Bir kimse, Müslüman olduktan sonra gusül alması şart mı?

Tarih: 02.08.2017 - 00:24 | Güncelleme:

Soru Detayı

- Bir kafir cünüp değil ise yani temiz bir göle dalıp çıkmış ağzına ve burnuna su yeterli miktarda su değmiş ise, Müslüman olduktan sonra gusül alması şart mıdır?

Cevap

Değerli kardeşimiz,

Bilindiği gibi, küfür manevî bir murdarlıktır ki insan ruhunu kirletmekte, kalbini karartmaktadır.
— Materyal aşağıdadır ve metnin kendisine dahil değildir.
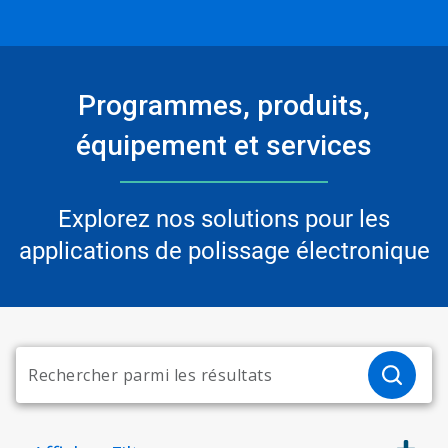
Programmes, produits,
équipement et services
Explorez nos solutions pour les
applications de polissage électronique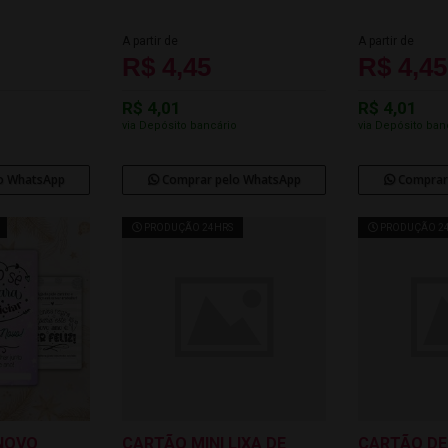
A partir de
A partir de
R$ 4,45
R$ 4,45
R$ 4,01
R$ 4,01
o
via Depósito bancário
via Depósito ban
o WhatsApp
Comprar pelo WhatsApp
Comprar
PRODUÇÃO 24HRS
PRODUÇÃO 2
NOVO
CARTÃO MINI LIXA DE
CARTÃO DE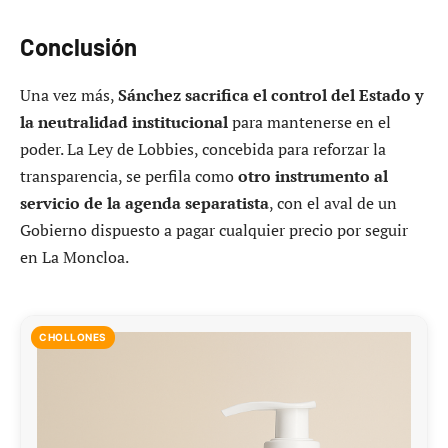
Conclusión
Una vez más,
Sánchez sacrifica el control del Estado y
la neutralidad institucional
para mantenerse en el
poder. La Ley de Lobbies, concebida para reforzar la
transparencia, se perfila como
otro instrumento al
servicio de la agenda separatista
, con el aval de un
Gobierno dispuesto a pagar cualquier precio por seguir
en La Moncloa.
CHOLLONES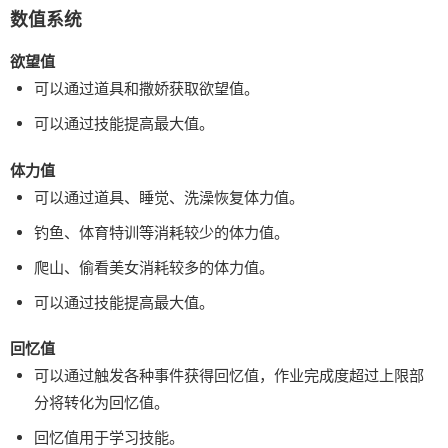
数值系统
欲望值
可以通过道具和撒娇获取欲望值。
可以通过技能提高最大值。
体力值
可以通过道具、睡觉、洗澡恢复体力值。
钓鱼、体育特训等消耗较少的体力值。
爬山、偷看美女消耗较多的体力值。
可以通过技能提高最大值。
回忆值
可以通过触发各种事件获得回忆值，作业完成度超过上限部
分将转化为回忆值。
回忆值用于学习技能。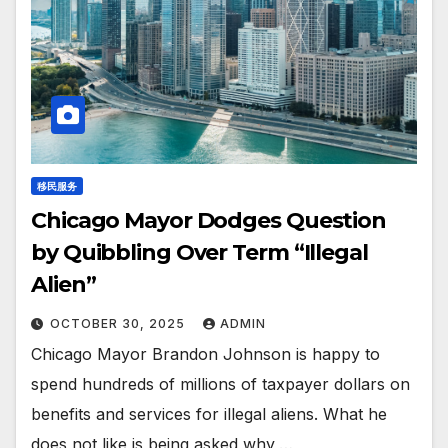
移民服务
Chicago Mayor Dodges Question
by Quibbling Over Term “Illegal
Alien”
OCTOBER 30, 2025
ADMIN
Chicago Mayor Brandon Johnson is happy to
spend hundreds of millions of taxpayer dollars on
benefits and services for illegal aliens. What he
does not like is being asked why,…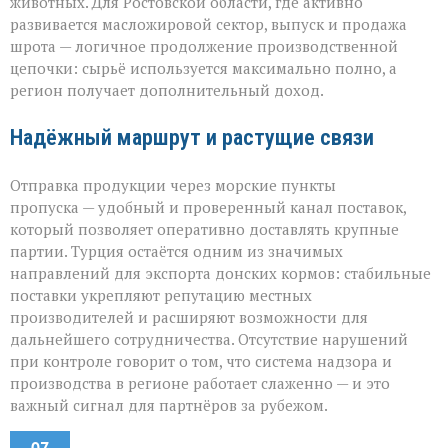
животных. Для Ростовской области, где активно
развивается масложировой сектор, выпуск и продажа
шрота — логичное продолжение производственной
цепочки: сырьё используется максимально полно, а
регион получает дополнительный доход.
Надёжный маршрут и растущие связи
Отправка продукции через морские пункты
пропуска — удобный и проверенный канал поставок,
который позволяет оперативно доставлять крупные
партии. Турция остаётся одним из значимых
направлений для экспорта донских кормов: стабильные
поставки укрепляют репутацию местных
производителей и расширяют возможности для
дальнейшего сотрудничества. Отсутствие нарушений
при контроле говорит о том, что система надзора и
производства в регионе работает слаженно — и это
важный сигнал для партнёров за рубежом.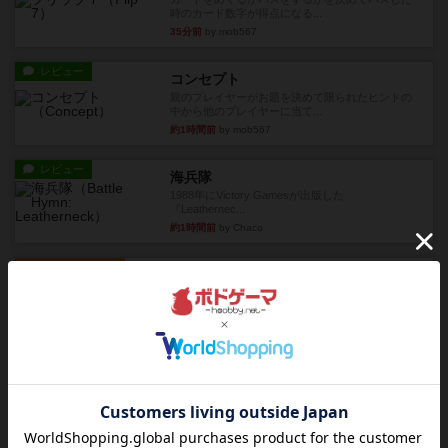
時のカード数字が得点になる...
35分前
by mob567
レビュー
コンセプト
親のプレイヤーがお題を決めて限られたヒントの
中から他のプレイヤーに当て...
約1時間前
by mob567
レビュー
海兵隊
1988年にVictory Gamesが出版した
『Leathernec...
約1時間前
by Chaco
ルール/インスト
画像付き
充実
パーミッド
おばあちゃんは猫が大好きです!しかし、あまりに
も多くの猫を飼っているた...
約1時間前
by jurong
レビュー
画像付き
オラパ・マイン
お気に入りのplayte製です。オラパスペースから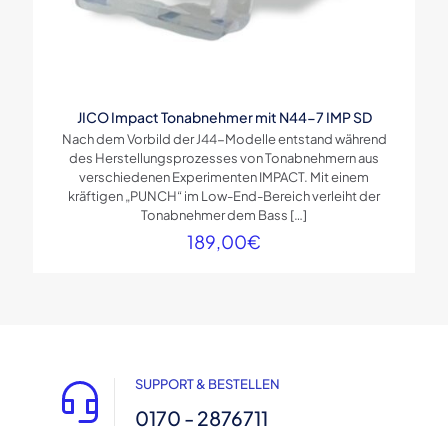
JICO Impact Tonabnehmer mit N44-7 IMP SD
Nach dem Vorbild der J44-Modelle entstand während
des Herstellungsprozesses von Tonabnehmern aus
verschiedenen Experimenten IMPACT. Mit einem
kräftigen „PUNCH“ im Low-End-Bereich verleiht der
Tonabnehmer dem Bass
[…]
189,00
€
SUPPORT & BESTELLEN
0170 - 2876711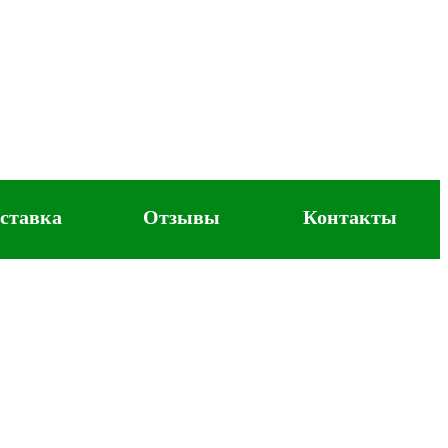
ставка
Отзывы
Контакты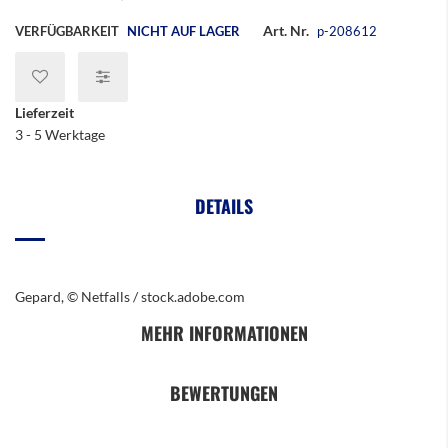
Art. Nr.
VERFÜGBARKEIT
NICHT AUF LAGER
p-208612
Lieferzeit
3 - 5 Werktage
DETAILS
Gepard, © Netfalls / stock.adobe.com
MEHR INFORMATIONEN
BEWERTUNGEN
O bakımdan inkarcıların Ha­rem sınırına sokulması yasaklanmıştır.

İslâm, bu kiri temizleyen, kişinin ruhunu ve kalbini ağartan tek ve tek çaredir. Onun için kâfir İslâm'a girince, kelime-i şeha­detle birlikte gusledince içindeki o manevî kirlerle birlikte dışında­ki kirleri de temizlemiş olur.

Konuyla ilgili hadisler:

"Kays b. Âsım'dan yapılan rivayete göre, kendisi İslâm'a gi­rince, Peygamber Efendimiz (asm) ona su ve sidir ile yıkanmasını emretmiştir." (Buharî, Salat 76; Tirmizî, Cuma 72)

Si­dir, (buhûr) güzel kokulu buharlardan bir cinstir.
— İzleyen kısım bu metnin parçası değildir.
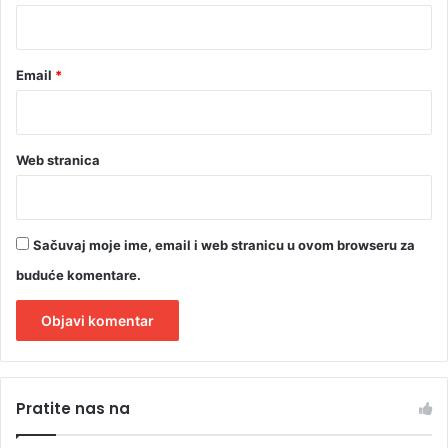
*
a
r
a
Email
*
Web stranica
Sačuvaj moje ime, email i web stranicu u ovom browseru za
buduće komentare.
A
l
Pratite nas na
t
e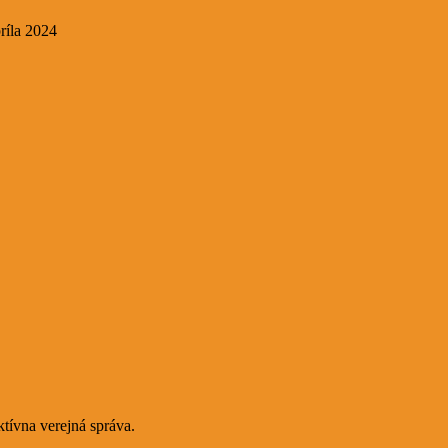
ríla 2024
ívna verejná správa.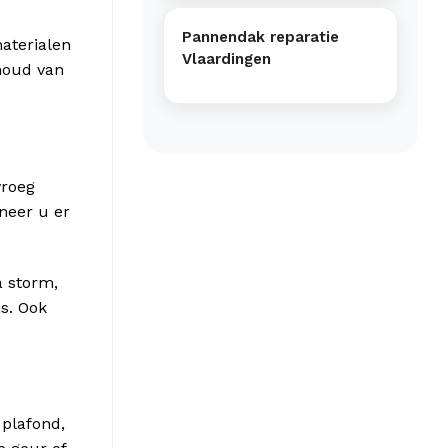
Pannendak reparatie
aterialen
Vlaardingen
nhoud van
vroeg
neer u er
a storm,
is. Ook
 plafond,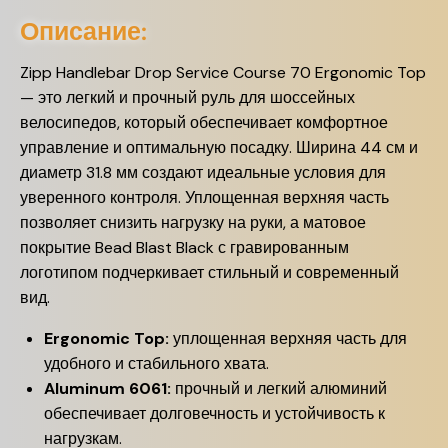
Описание:
Zipp Handlebar Drop Service Course 70 Ergonomic Top
— это легкий и прочный руль для шоссейных
велосипедов, который обеспечивает комфортное
управление и оптимальную посадку. Ширина 44 см и
диаметр 31.8 мм создают идеальные условия для
уверенного контроля. Уплощенная верхняя часть
позволяет снизить нагрузку на руки, а матовое
покрытие Bead Blast Black с гравированным
логотипом подчеркивает стильный и современный
вид.
Ergonomic Top:
уплощенная верхняя часть для
удобного и стабильного хвата.
Aluminum 6061:
прочный и легкий алюминий
обеспечивает долговечность и устойчивость к
нагрузкам.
Ebu Hüreyre (r.a.)'den yapılan rivayette, demiştir ki:

"Sümame İslâm'a girince, Peygamber (asm) şöyle buyurdu:

'Onu falan oğullarının hamamına götür de yıkanmasını söyleyin...'" (Ahmed, Müsned, 5/161)

Hadislerin açık delâletinden şu hükümler anlaşılmaktadır:

1. Kâfir İslâm'a girince gusletmekle emrolunur.

2. Müslüman olan kâfirin yıkanması vaciptir. Çünkü emir vücubu gerektirir.

3. Küfrün zahirî ve batınî bütün kirlerini gidermesi için de gusledeceği suya sidir ve benzeri güzel koku karıştırması müstehabdır.

Hadislerin ışığında müçtehit imamların görüş, tespit, istidlal ve ihticacları:

a) Hanefîlere Göre:

Müstehab olan gusülden biri de İslâm'a giren kâfirin yıkan­masıdır. Nitekim Resûlüllah Efendimiz (asm), gelip İslâm'a girmek isteyenlere gusletmelerini emretmiştir. Emrin en aşağı derecesi, nedb ve istihbabdır.

Bu hüküm, o İslâm'a girdiğinde cünüp olduğu bilinmediği takdirde böyledir.

Cünüp bir halde gelip İslâm'a girdiği biliniyorsa, o tak­dirde ne yapılır?

Fıkıh ilminde söz sahibi alimler, bu hu­susta farklı görüş ortaya koymuştur:

Kimine göre, cünüp olduğu için gusletmesi gerekmez. Çünkü kafirler, kurbiyeti gerektiren şer'i hükümlerle muhatab değillerdir. Gusül ise niyet getirmek suretiy­le kurbet ifade eder. Bu da kâfir için lüzumlu değildir.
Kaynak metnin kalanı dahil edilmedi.